Hancock and writer John Fusco, both Texas natives, were determined to give justice to the men who were depicted as bumbling oafs in the 1967 Warren Beatty/Faye Dunaway classic Bonnie & Clyde, where a series of botched, simplistic ambushes failed to capture the pair.
Instead, what the new films delivers is a dry and uneven look at a wild goose chase told mostly with cars in park and little action. Costner and Harrelson do the best they can, leaning in to the buddy cop aspects of the script, but the chuckles and thrills are too few and far between. Stakeouts are dull, crime investigations end before they gain traction and filmed with less tension than the average cop show.
Completely wasted is Kathy Bates in her role as Texas Governor Ma Ferguson. Kim Dickens plays Hamer’s wife Gladys who, despite a promising dynamic with Costner, has little screen time with him. Thomas Mann plays a conflicted young detective and former school chum of Bonnie and Clyde who hasn’t quite been able to reconcile between his childhood memories of the duo and their modern-day massacres.
Any film about Parker and Barrow would have an uphill battle when it comes to changing the narrative put forward in the 1967 classic.
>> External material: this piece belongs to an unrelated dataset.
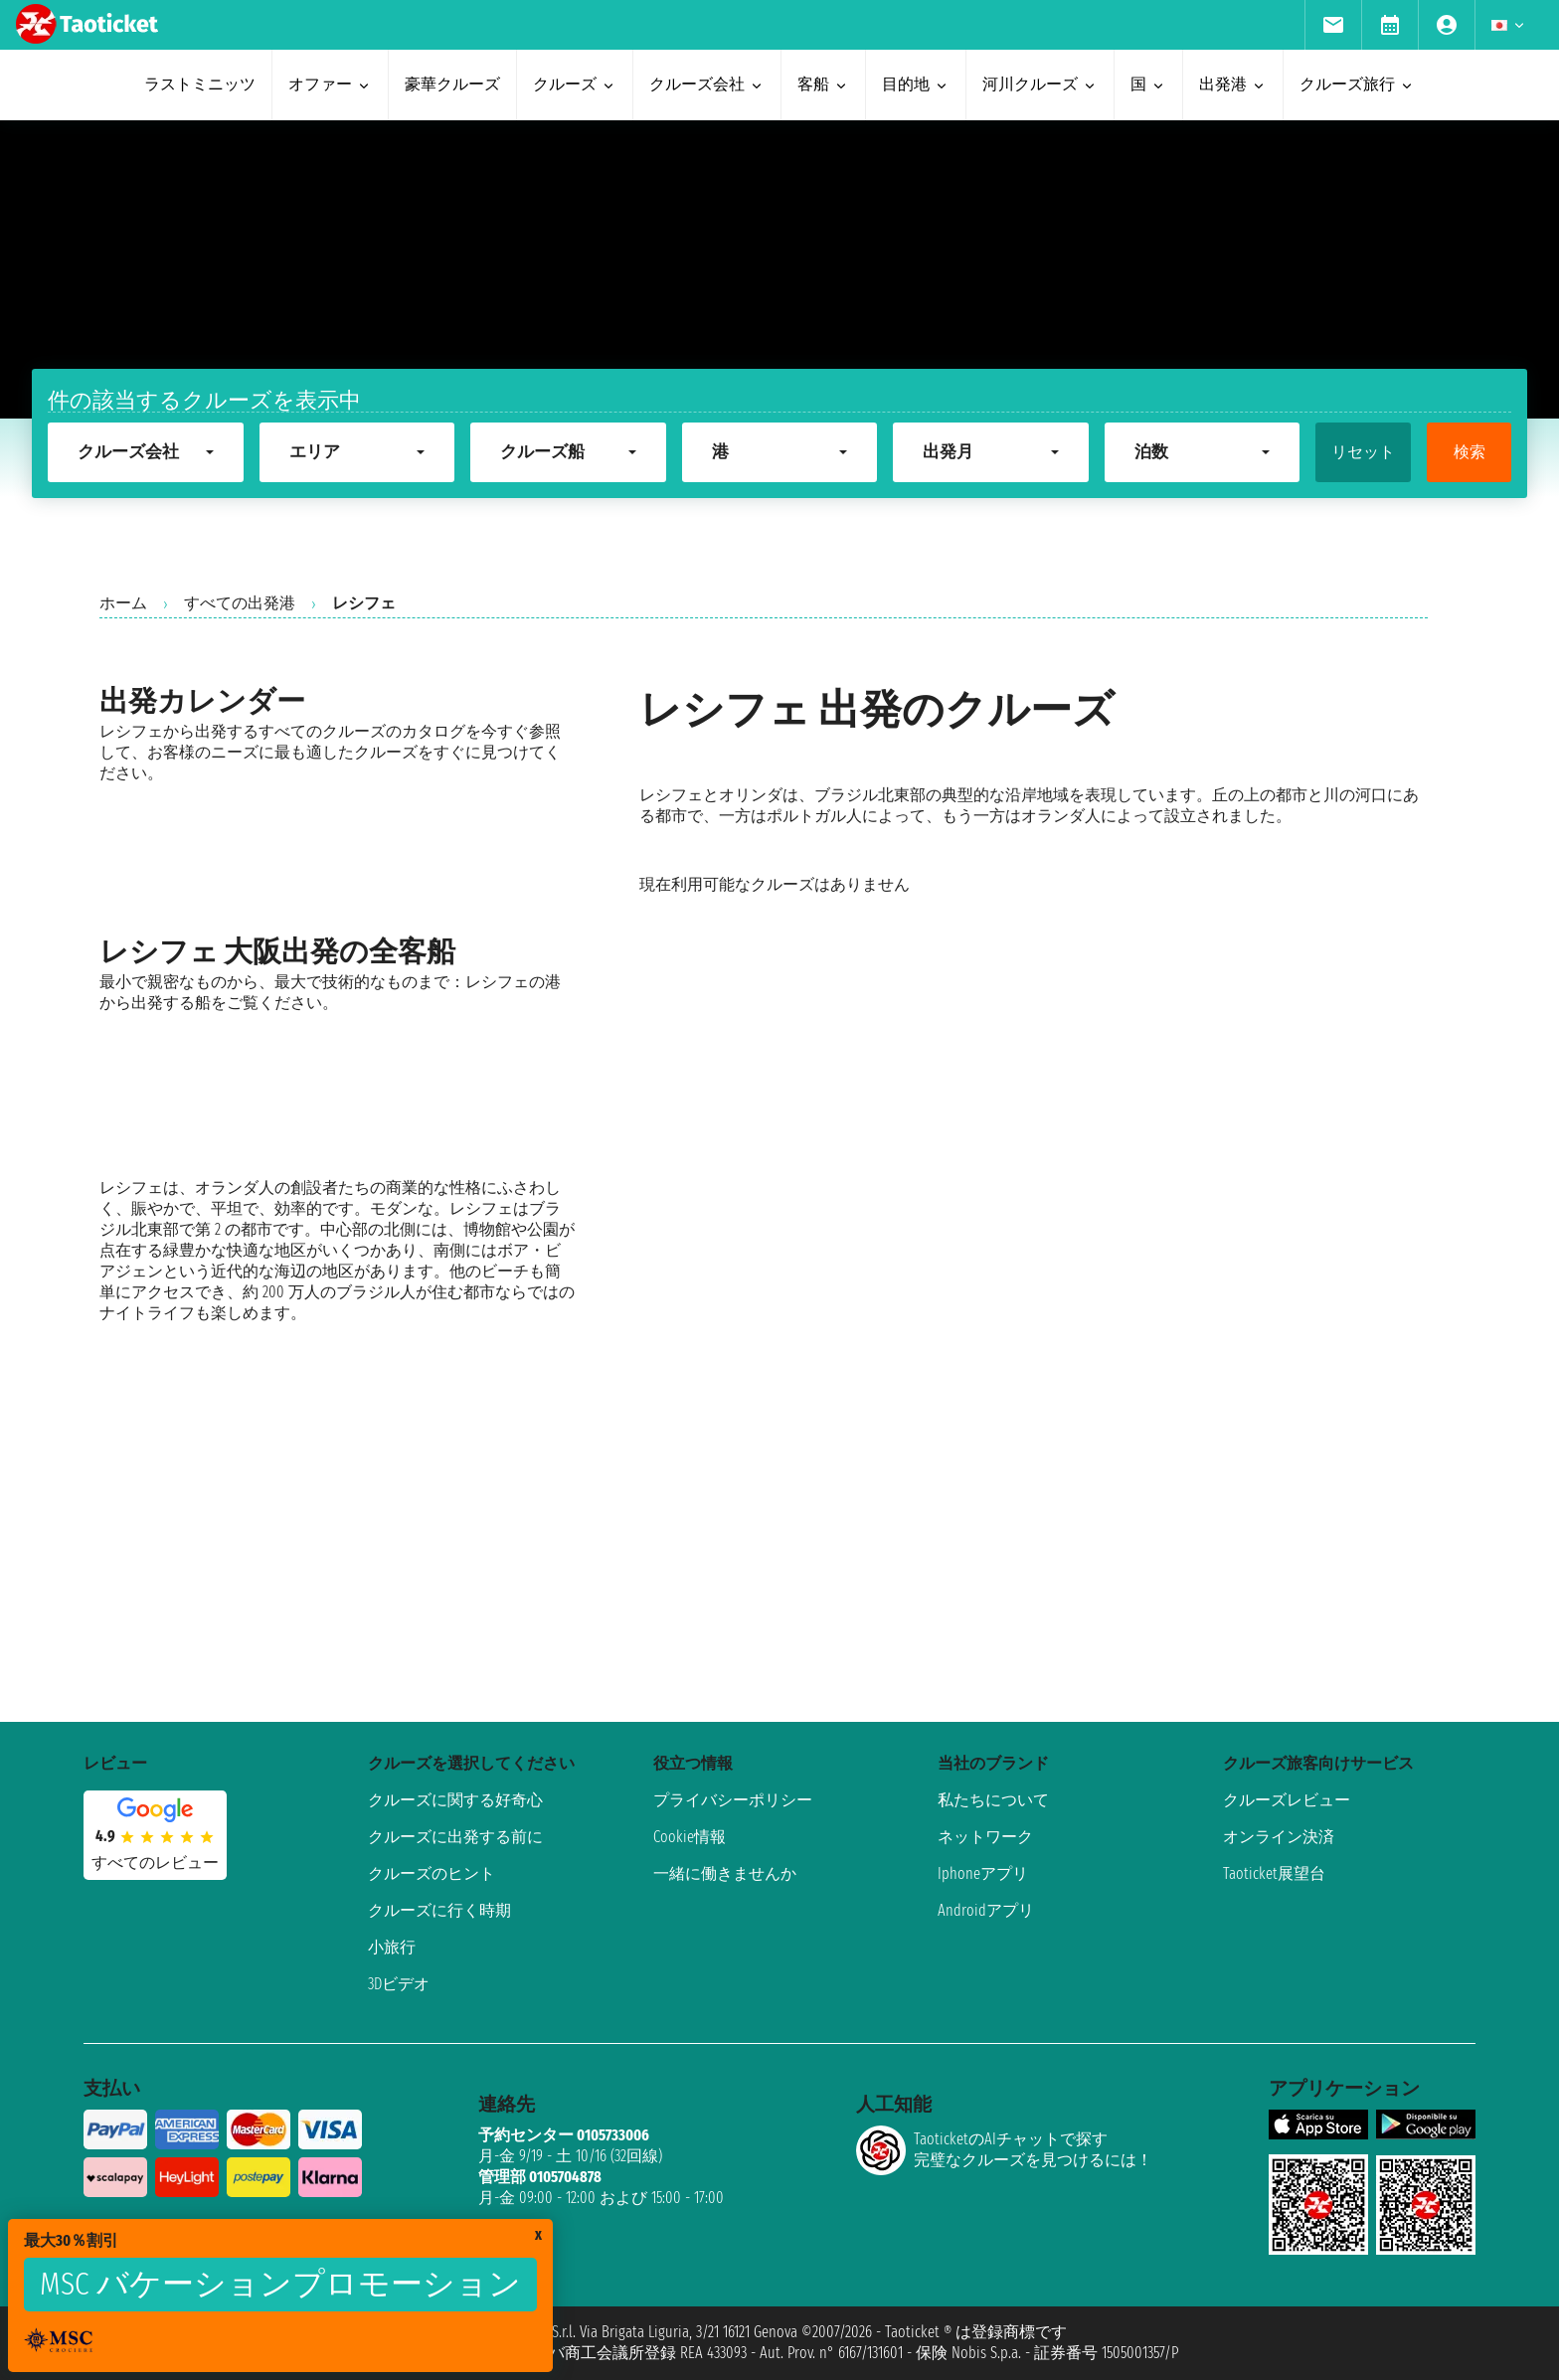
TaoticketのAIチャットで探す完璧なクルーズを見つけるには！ (1004, 2150)
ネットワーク (985, 1836)
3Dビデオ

The Highwaymen certainly isn’t going to sway anyone into siding with the law.
Though Parker and Barrow’s fame and dirt-poor upbringing is mentioned throughout the film, there’s little comment by Fusco on why the downtrodden rally behind them, adopting them as folk heroes despite the shocking nature of their crimes.
Above all, what The Highwaymen is not is the Bonnie and Clyde story, shifting the focus in a way that proves unsatisfying. Hancock hammers this point home by giving the criminals little screen time, few close-ups and zero dialogue. While the movie may have set out to pull attention away from their criminal deeds, it has the opposite effect – just as Hamer and Gault can’t tear themselves away from the pull of the criminal couple, neither can the viewer.